Schwule Sportler sind weiter ein Tabu
FUßBALL Beleidigungen in den Stadien sorgen für wenig Empörung – Druck auf Spieler hoch
Faninitiativen, Vereine und Verbände haben dem Rassismus in den Stadien schon länger den Kampf angesagt. Homophobie, schwulenfeindliche Diffamierungen beispielsweise, sorgen dagegen weit weniger für Empörung. Absurd und grotesk findet es Professor Dr. Martin Schweer von der Universität Vechta, dass es immer noch wesentlich stärkere Sanktionen bei der Diskriminierung von Ausländern als von Homosexuellen gibt. Er verweist auf die Beleidigung von Dortmunds Torwart Roman Weidenfeller 2007: Der Deutsche Fußball-Bund (DFB) verhängte eine geringere Strafe, als Weidenfeller beteuerte, er habe Schalke-Spieler Gerald Asamoah nicht „schwarze Sau“ sondern „schwule Sau“ genannt.
Homosexualität ist immer noch ein Tabu-Thema. Vor allem in als typisch männlich wahrgenommenen Sportarten wie Fußball, Boxen oder Eishockey, erklärt Schweer, der sich als Lehrstuhl-Inhaber für Pädagogische Psychologie auch mit dem Thema Sexualität in Verbindung mit Leistungssport beschäftigt. Schweers Untersuchungen zur Fremdwahrnehmung von Sexualität legen nahe, dass die meisten Menschen bestimmte Kategorien im Kopf haben: In typisch männlich empfundenen Sportarten erwarte man eher keine schwulen Sportler, aber durchaus lesbische Sportlerinnen. Bei „ästhetischen Sportarten“ wie Eiskunstlauf passen schwule Sportler ins Bild, lesbische Sportlerinnen aber eben nicht.
Die neuere Forschung geht davon aus, dass etwa fünf Prozent der Bevölkerung homosexuell, bis zu zehn Prozent bisexuell sind. Wie viele Profisportler schwul oder lesbisch sind, lässt sich aus diesen Zahlen aber nicht automatisch ableiten, und Untersuchungen gibt es dazu bisher nicht, erklärt der Wissenschaftler aus Vechta.
Es werde vermutlich eine „Drop-Out-Quote“ geben – also Homosexuelle, die den Leistungssport frühzeitig verlassen, weil sie dem Leidensdruck nicht standhalten. „Es kann sein, dass entsprechendes Potenzial für den Leistungssport so schon im Jugendalter verloren geht“, sagt Schweer.
Bisher hatte noch kein Profi-Fußballer den Mut, öffentlich zu seiner Homosexualität zu stehen. Auch dass DFB-Präsident Theo Zwanziger im vergangenen Jahr den Kampf gegen die Diskriminierung homosexueller Sportler zur Chefsache erklärt hat, ändert daran nichts. Offizielle Stellungnahmen und Aktionsabende reichten alleine nicht aus, kritisiert Schweer, das Klima sei zu wenig freundlich. „Das Entscheidende ist doch, dass in den Vereinen etwas passiert“. Außer von Philipp Lahm gab es noch kaum öffentliche solidarische Aussagen prominenter Fußballer.

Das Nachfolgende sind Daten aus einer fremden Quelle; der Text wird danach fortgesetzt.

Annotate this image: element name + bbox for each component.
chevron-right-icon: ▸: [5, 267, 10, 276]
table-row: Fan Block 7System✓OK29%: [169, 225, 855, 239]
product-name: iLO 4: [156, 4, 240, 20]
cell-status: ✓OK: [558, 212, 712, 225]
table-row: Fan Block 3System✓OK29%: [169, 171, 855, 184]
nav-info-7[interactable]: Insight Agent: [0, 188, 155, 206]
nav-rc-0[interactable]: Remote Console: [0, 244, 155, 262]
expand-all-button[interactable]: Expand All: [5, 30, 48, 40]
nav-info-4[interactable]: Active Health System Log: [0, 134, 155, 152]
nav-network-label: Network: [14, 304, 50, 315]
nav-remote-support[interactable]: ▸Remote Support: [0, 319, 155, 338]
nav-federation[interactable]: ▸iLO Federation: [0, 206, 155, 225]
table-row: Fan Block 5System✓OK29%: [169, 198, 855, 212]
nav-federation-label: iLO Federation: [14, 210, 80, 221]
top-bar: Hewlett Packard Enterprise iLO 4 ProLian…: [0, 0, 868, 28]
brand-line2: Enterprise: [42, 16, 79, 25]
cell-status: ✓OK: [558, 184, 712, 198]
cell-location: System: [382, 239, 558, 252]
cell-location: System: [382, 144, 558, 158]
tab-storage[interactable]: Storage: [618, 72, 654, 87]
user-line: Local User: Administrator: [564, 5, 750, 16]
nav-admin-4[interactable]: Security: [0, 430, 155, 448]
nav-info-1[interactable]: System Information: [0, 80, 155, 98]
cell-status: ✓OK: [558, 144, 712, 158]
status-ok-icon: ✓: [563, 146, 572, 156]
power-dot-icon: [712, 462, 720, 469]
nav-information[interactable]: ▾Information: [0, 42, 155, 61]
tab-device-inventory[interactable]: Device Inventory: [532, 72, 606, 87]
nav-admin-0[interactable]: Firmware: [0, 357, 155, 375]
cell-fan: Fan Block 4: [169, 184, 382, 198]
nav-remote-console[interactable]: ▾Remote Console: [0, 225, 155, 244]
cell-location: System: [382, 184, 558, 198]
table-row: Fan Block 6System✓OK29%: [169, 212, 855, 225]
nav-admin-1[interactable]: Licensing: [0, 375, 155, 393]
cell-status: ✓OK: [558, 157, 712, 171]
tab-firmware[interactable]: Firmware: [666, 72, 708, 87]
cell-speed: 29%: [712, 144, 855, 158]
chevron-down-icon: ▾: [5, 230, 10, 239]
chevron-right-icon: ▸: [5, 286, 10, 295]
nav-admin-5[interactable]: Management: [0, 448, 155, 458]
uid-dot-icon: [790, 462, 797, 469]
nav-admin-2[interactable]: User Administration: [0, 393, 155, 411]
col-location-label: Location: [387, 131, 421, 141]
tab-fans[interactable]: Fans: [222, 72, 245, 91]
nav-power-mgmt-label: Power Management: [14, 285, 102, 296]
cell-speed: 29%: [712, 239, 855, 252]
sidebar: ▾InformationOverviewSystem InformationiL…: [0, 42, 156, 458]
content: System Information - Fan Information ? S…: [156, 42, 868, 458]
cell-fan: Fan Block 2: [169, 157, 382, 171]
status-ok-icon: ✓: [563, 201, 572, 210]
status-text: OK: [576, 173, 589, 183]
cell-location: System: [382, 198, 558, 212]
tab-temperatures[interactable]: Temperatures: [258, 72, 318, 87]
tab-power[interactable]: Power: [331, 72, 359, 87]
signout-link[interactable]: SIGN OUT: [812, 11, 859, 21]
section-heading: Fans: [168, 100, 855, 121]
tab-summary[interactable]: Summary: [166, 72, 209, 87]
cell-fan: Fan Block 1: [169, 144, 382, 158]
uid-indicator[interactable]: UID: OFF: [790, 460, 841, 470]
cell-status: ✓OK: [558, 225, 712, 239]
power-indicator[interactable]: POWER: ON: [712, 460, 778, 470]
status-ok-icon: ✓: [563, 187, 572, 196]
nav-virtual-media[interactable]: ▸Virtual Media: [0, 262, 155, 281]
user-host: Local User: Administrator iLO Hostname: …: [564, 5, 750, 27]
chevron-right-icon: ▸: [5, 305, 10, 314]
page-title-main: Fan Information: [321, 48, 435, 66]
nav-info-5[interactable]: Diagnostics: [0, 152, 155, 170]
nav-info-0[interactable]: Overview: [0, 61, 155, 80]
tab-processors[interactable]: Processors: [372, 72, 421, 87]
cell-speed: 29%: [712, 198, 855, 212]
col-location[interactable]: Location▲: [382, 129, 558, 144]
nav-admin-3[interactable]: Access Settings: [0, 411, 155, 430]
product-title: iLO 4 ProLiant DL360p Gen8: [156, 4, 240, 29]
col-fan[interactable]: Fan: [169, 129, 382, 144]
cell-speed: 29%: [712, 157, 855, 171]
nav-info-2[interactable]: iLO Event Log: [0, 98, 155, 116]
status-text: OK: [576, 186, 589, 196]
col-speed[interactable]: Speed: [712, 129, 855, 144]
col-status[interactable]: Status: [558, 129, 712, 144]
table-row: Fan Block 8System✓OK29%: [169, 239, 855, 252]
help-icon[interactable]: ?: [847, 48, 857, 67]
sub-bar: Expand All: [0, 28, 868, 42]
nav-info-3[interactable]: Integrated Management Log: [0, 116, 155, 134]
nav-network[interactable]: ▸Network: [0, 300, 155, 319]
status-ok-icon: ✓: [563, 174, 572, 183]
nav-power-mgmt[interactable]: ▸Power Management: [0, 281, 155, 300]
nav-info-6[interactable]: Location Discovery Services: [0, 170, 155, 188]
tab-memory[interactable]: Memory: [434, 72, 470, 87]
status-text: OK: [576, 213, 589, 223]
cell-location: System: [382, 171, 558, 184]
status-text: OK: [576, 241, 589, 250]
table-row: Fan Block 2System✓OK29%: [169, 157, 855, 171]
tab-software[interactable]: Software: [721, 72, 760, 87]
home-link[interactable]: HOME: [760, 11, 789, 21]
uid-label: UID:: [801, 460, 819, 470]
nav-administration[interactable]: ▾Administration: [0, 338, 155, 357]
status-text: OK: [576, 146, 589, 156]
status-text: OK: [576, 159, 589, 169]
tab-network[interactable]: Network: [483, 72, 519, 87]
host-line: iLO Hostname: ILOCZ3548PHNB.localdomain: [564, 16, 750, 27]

Schweer wagt daher zu bezweifeln, dass es in nächster Zeit Coming Outs in der Bundesliga gibt. „Zu unkalkulierbar“ seien die Konsequenzen noch für die Betroffenen – vor allem bei „männlichen“ Sportarten wie Fußball, die mit viel Geld und hoher medialer Aufmerksamkeit verbunden seien.
Noch. Denn es gibt immer mehr Aktionen gegen Schwulenhass in den Stadien. Und Vereine wie Hertha BSC, HSV, Bayern München, Köln und St. Pauli können seit ein paar Jahren auf ihre schwul-lesbischen Fanclubs zählen.